We are given an array A of positive integers, and two positive integers L and R (L <= R).
Return the number of (contiguous, non-empty) subarrays such that the value of the maximum array element in that subarray is at least L and at most R.
Example : Input: A = [2, 1, 4, 3] L = 2 R = 3 Output: 3 Explanation: There are three subarrays that meet the requirements: [2], [2, 1], [3].
Note:
- L, R and
A[i]will be an integer in the range[0, 10^9]. - The length of
Awill be in the range of[1, 50000].
Companies:
Adobe
Related Topics:
Array
Let's pretend each element is either 0 if it is less than L; 1 if it is between L and R; or 2 if it is greater than R.
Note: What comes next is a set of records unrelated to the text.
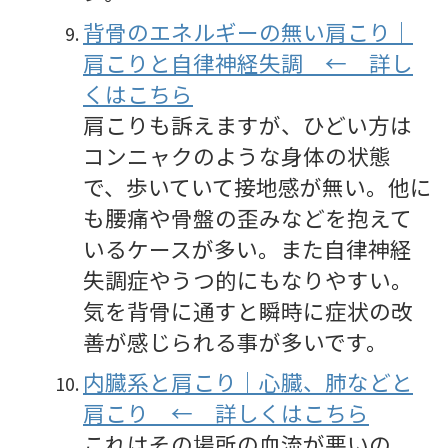
背骨のエネルギーの無い肩こり｜
肩こりと自律神経失調 ← 詳し
くはこちら
肩こりも訴えますが、ひどい方は
コンニャクのような身体の状態
で、歩いていて接地感が無い。他に
も腰痛や骨盤の歪みなどを抱えて
いるケースが多い。また自律神経
失調症やうつ的にもなりやすい。
気を背骨に通すと瞬時に症状の改
善が感じられる事が多いです。
内臓系と肩こり｜心臓、肺などと
肩こり ← 詳しくはこちら
これはその場所の血流が悪いの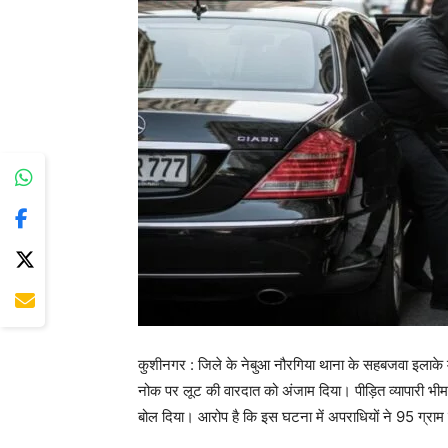
कुशीनगर : जिले के नेबुआ नौरगिया थाना के सहबजवा इलाके में
नोक पर लूट की वारदात को अंजाम दिया। पीड़ित व्यापारी भी
बोल दिया। आरोप है कि इस घटना में अपराधियों ने 95 ग्रा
Since the subarray cannot contain 2, so we look for this pattern.
2 0 0 1 0 1 0 2
That is, a subarray surrounded by 2. We look within this subsequence.
There can be multiple 1s in the subarray. Now the question is: count subarrays that contain at least one 1.
In this solution, I choosed to look at the 1s one by one.
For the first 1:
v
2) 0 0 1 0 1 0 (2
There are 2 zeros to its left, and 3 zero/ones to its right. So the count of subarray containing this 1 is (2 + 1) * (3 + 1) = 12.
Then for the next 1:
x v
2) 0 0 1 0 1 0 (2
To prevent recount the subarrays containing the first 1, we only look at the zeros to its left, and the count of which is 1. And there are 1 zero/ones to its right. So the count of subarray containing this second 1 but not the first 1 is (1 + 1) * (1 + 1) = 2.
So the answer should be 12 + 2 = 14.
// OJ: https://leetcode.com/problems/number-of-subarrays-with-bounded-maximum/
// Author: github.com/lzl124631x
// Time: O(N)
// Space: O(1)
class Solution {
public:
int numSubarrayBoundedMax(vector<int>& A, int L, int R) {
int N = A.size(), begin = 0, maxVal = INT_MIN, cnt = 0;
while (begin < N) {
int end = begin;
while (end < N && A[end] <= R) {
maxVal = max(maxVal, A[end++]);
}
if (maxVal >= L) {
while (true) {
int i = begin;
while (i < end && A[i] < L) ++i;
if (i == end) break;
cnt += (i - begin + 1) * (end - i);
begin = i + 1;
}
}
begin = end + 1;
}
return cnt;
}
};